__WORK TO BE COMPLETED__.
Below are records; reproduce exactly the lines from the one that has "You are a GUI" through the one that has "Membership (473, 2559)", ends included, and nothing more.

__STORED DATA__.
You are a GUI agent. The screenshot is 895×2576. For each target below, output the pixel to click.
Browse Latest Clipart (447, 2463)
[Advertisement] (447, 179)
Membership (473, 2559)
...
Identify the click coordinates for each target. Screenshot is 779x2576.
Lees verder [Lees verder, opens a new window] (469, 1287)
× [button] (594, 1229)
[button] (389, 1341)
--
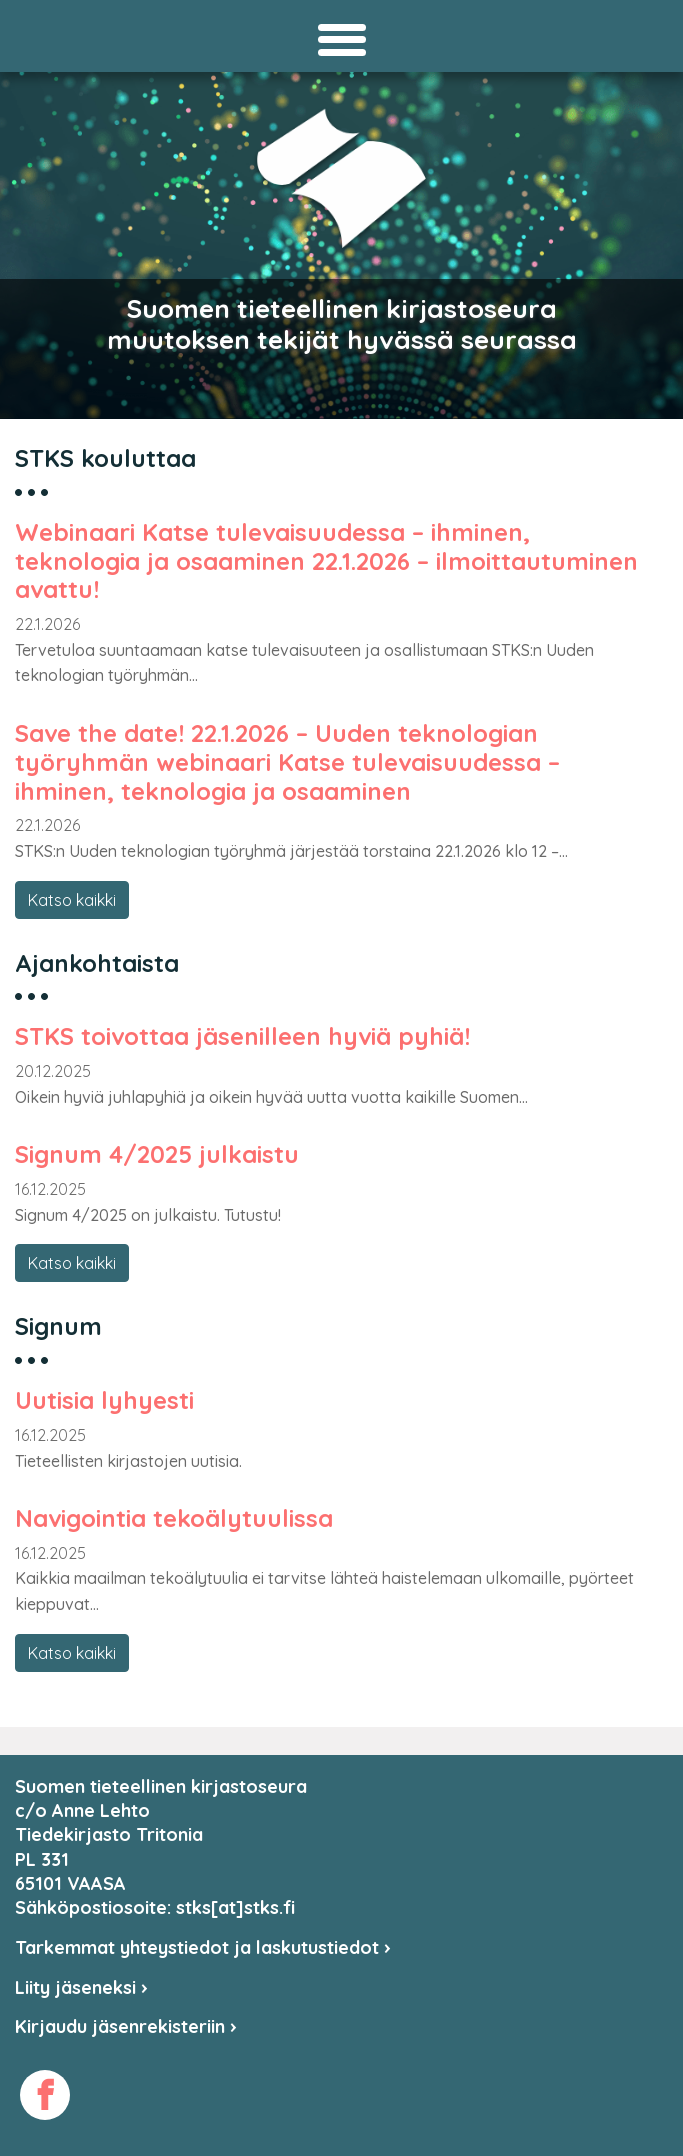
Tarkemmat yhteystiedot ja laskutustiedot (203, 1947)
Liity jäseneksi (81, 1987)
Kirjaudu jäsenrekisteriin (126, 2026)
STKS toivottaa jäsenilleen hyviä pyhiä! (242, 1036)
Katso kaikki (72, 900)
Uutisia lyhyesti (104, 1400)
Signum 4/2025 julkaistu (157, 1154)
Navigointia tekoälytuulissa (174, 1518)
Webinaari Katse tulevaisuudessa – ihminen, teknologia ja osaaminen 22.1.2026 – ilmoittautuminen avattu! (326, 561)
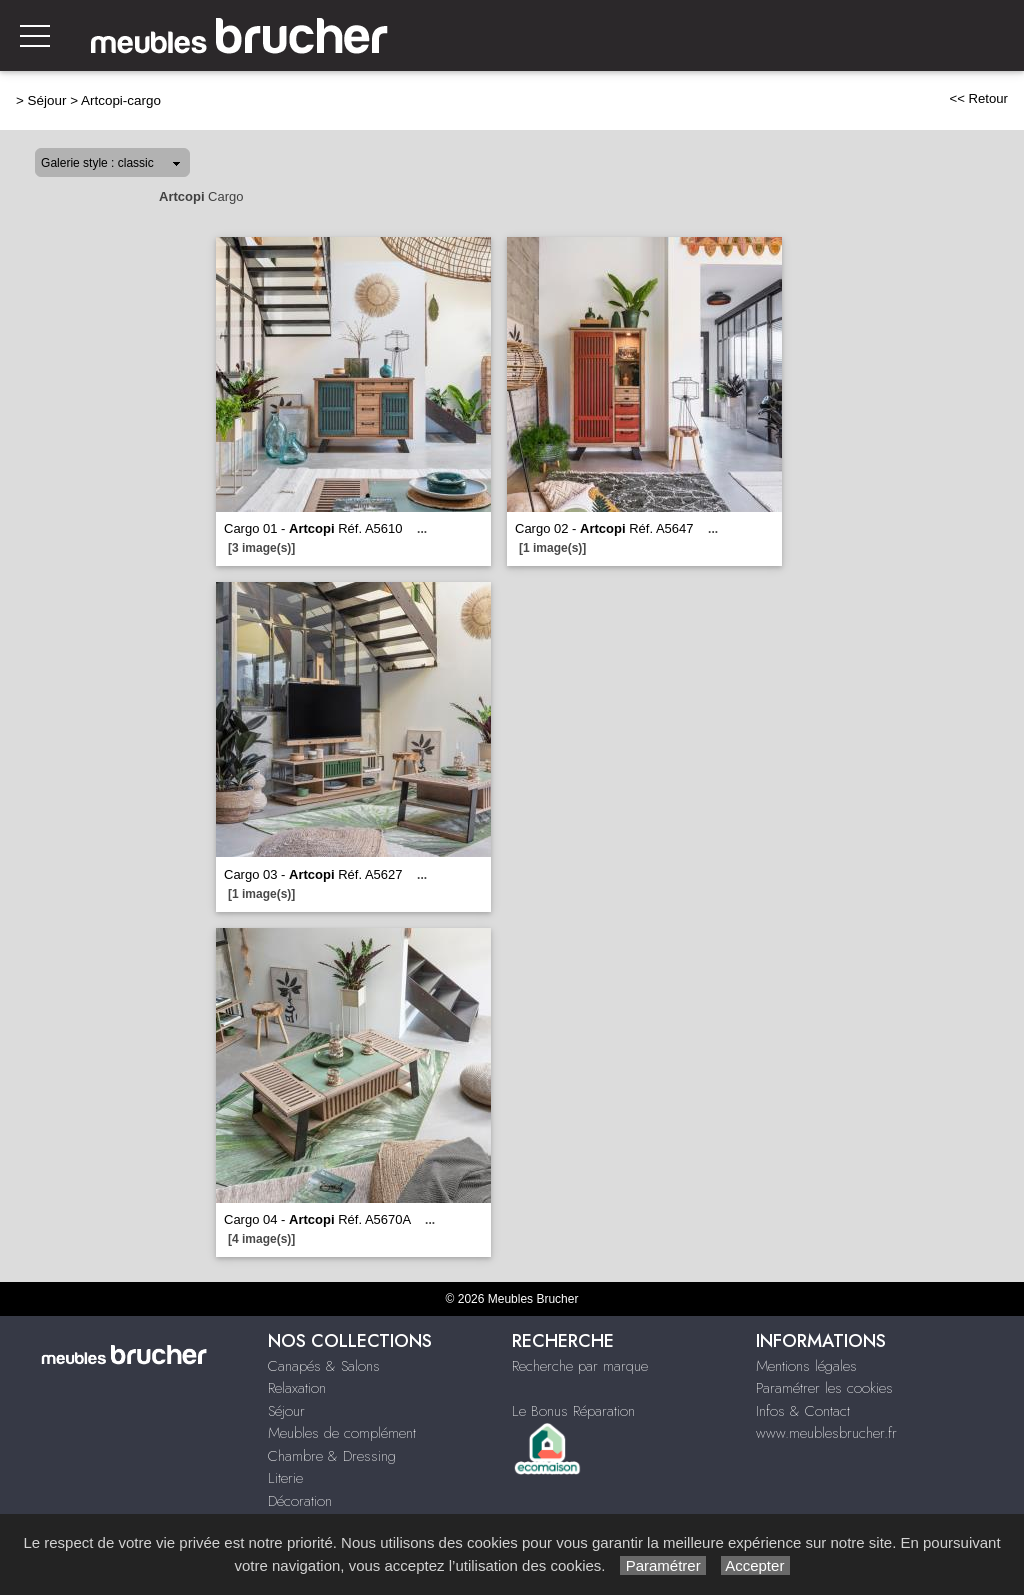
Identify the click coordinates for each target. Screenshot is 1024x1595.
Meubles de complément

__FINAL ANSWER__.
You are a GUI agent. The screenshot is 895×2576. For each target below, output the pixel to click.
Browse Latest Clipart (447, 2463)
[Advertisement] (447, 179)
Membership (473, 2559)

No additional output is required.